L'objectif de ces recherches menées au centre Inria Nancy-Grand Est est d'abord l'avancée des connaissances. Plus au sud, à Toulouse, l'équipe Gepetto du LAAS (CNRS) dirigée par Olivier Stasse travaille aussi avec Talos. Pour l'instant, Jean-Baptiste Mouret et Serena Ivaldi utilisent une partie de leur code développé pour calculer les mouvements de Talos et gagner un temps précieux. Bientôt, ce sont les chercheurs toulousains qui pourront exploiter ces travaux. Les logiciels élaborés à Nancy sont en effet libres, ouverts et partagés. C'est le cadre posé par la politique Inria et traduite par le projet Software Heritage qui a pour ambition de rendre accessible à tous le code source de tous les logiciels disponibles et de créer ainsi une précieuse archive pour la recherche en informatique.
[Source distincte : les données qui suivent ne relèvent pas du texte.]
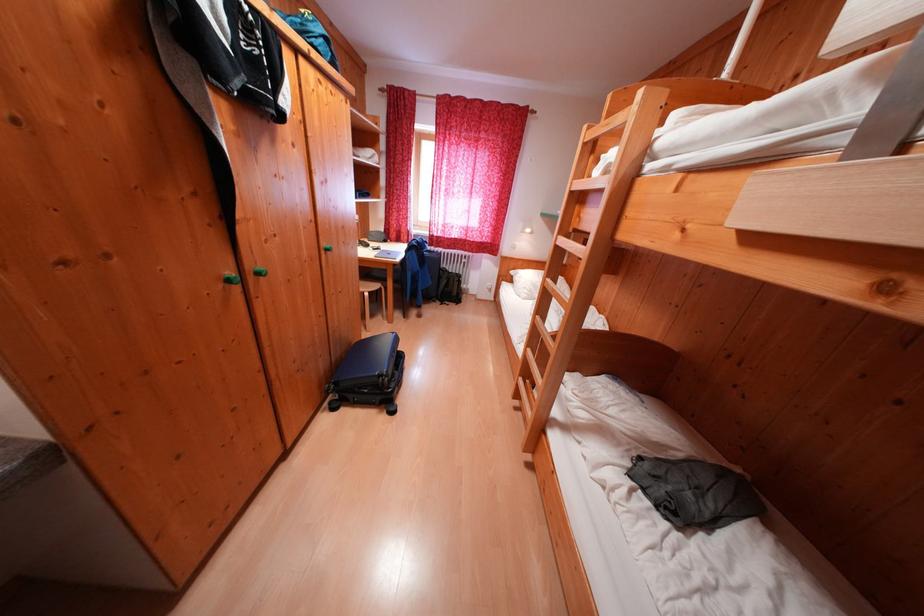 The height and width of the screenshot is (616, 924). Describe the element at coordinates (371, 299) in the screenshot. I see `a chair sitting surface` at that location. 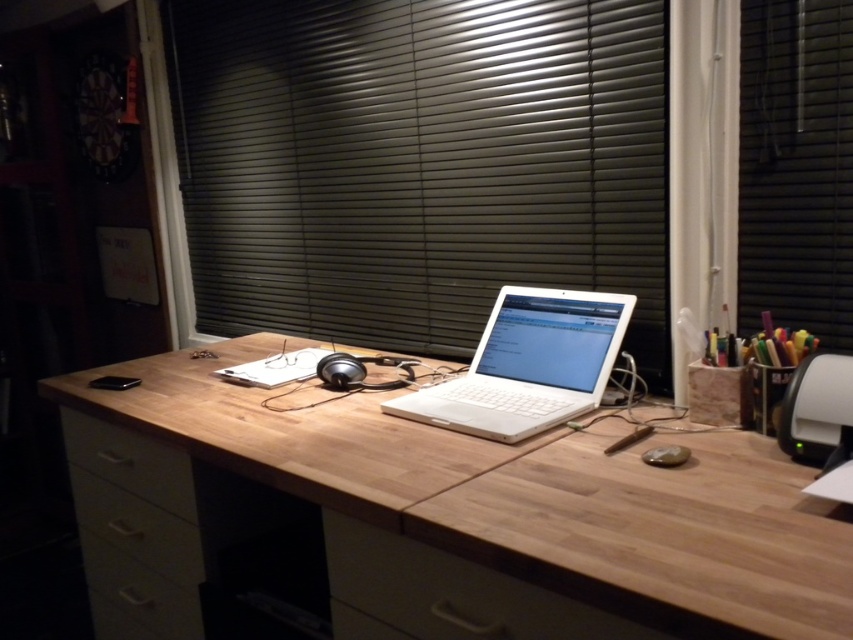 Question: Is white matte laptop at center bigger than matte black mouse at center?

Choices:
 (A) yes
 (B) no

Answer: (A)

Question: Which point is farther to the camera?

Choices:
 (A) (375, 250)
 (B) (90, 515)
 (C) (404, 381)
 (D) (679, 451)

Answer: (A)

Question: Does white matte laptop at center have a larger size compared to matte black mouse at center?

Choices:
 (A) no
 (B) yes

Answer: (B)

Question: Which object is farther from the camera taking this photo?

Choices:
 (A) wooden drawer at center
 (B) white matte drawer at lower left

Answer: (B)

Question: Is the position of white matte laptop at center more distant than that of satin silver earphone at center?

Choices:
 (A) yes
 (B) no

Answer: (B)

Question: Which object is the closest to the white matte drawer at lower left?

Choices:
 (A) wooden desk at center
 (B) wooden drawer at lower left

Answer: (B) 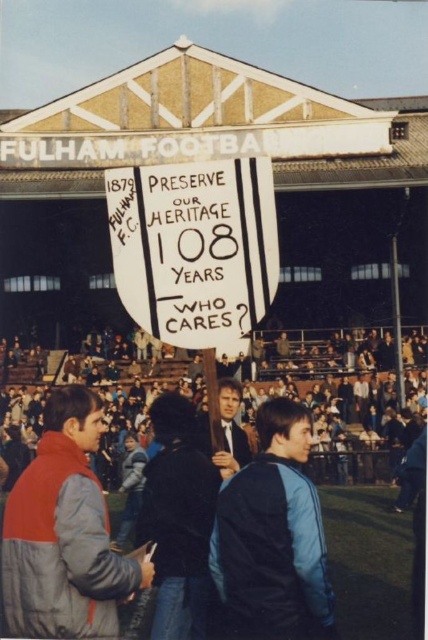 Question: Among these objects, which one is nearest to the camera?

Choices:
 (A) blue fabric jacket at center
 (B) gray down jacket at lower left
 (C) dark blue jacket at center
 (D) smooth black suit at center

Answer: (B)

Question: Which point is farther to the camera?

Choices:
 (A) (175, 545)
 (B) (202, 440)

Answer: (B)

Question: Is dark gray clothing at lower center positioned at the back of white paper sign at center?

Choices:
 (A) no
 (B) yes

Answer: (B)

Question: Is white paper sign at center closer to camera compared to blue fabric jacket at center?

Choices:
 (A) no
 (B) yes

Answer: (A)

Question: Can you confirm if white paper sign at center is wider than smooth black suit at center?

Choices:
 (A) yes
 (B) no

Answer: (A)

Question: Estimate the real-world distances between objects in this image. Which object is farther from the dark gray clothing at lower center?

Choices:
 (A) blue fabric jacket at center
 (B) dark blue jacket at center
 (C) gray down jacket at lower left
 (D) smooth black suit at center

Answer: (A) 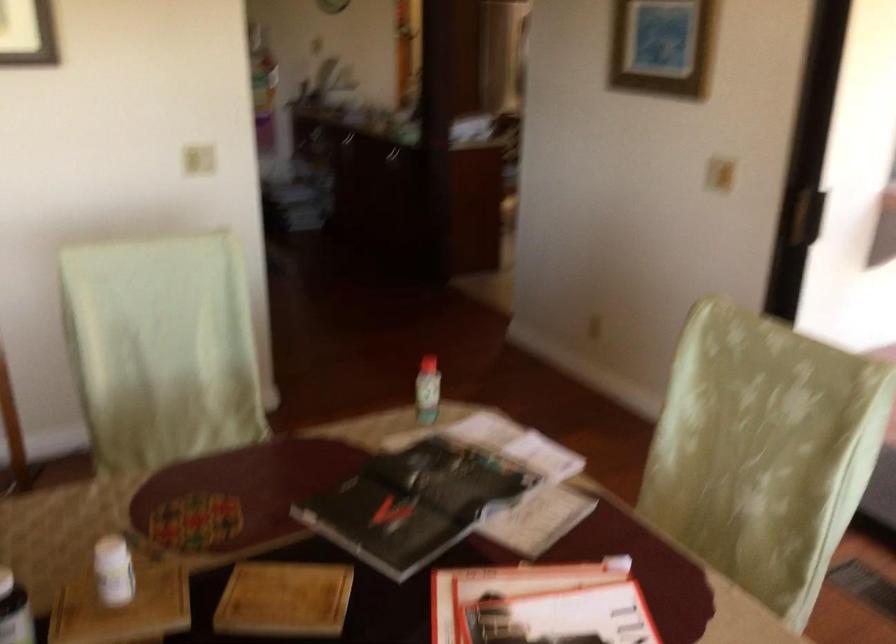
Ces travaux partagés profitent à l'ensemble de la communauté de la robotique humanoïde. Un tout petit monde : environ cinq équipes explorent ces sujets dans l'Hexagone. Au sein de cette communauté, Inria et son équipe LARSEN se distinguent par leur capacité à faire le pont entre l'apprentissage automatique et la robotique : « Peu d'équipes mettent autant d'apprentissage dans leurs robots », peut dire Jean-Baptiste Mouret. « Avec Talos, Inria est l’une des rares équipes françaises à explorer la téléopération corps complet sur robot humanoïde et à mettre le mouvement humain au cœur d'un projet sur un robot avatar. »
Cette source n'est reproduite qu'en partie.